§ What to produce: Give as output the line that contains "The Department of Surgical", followed by every remaining line of the entries, unchanged and with nothing added.

§ Data supplied:

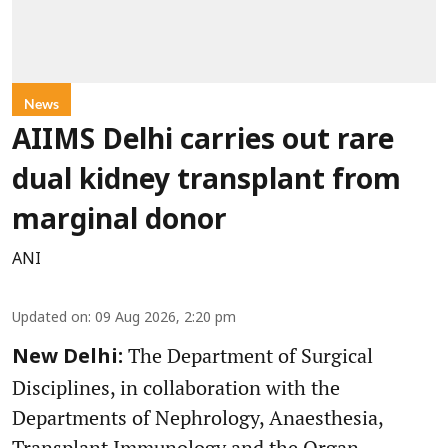
News
AIIMS Delhi carries out rare
dual kidney transplant from
marginal donor
ANI
Updated on
:
09 Aug 2026, 2:20 pm
The Department of Surgical
New Delhi:
Disciplines, in collaboration with the
Departments of Nephrology, Anaesthesia,
Transplant Immunology and the Organ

§ Your response:
The Department of Surgical
New Delhi:
Disciplines, in collaboration with the
Departments of Nephrology, Anaesthesia,
Transplant Immunology and the Organ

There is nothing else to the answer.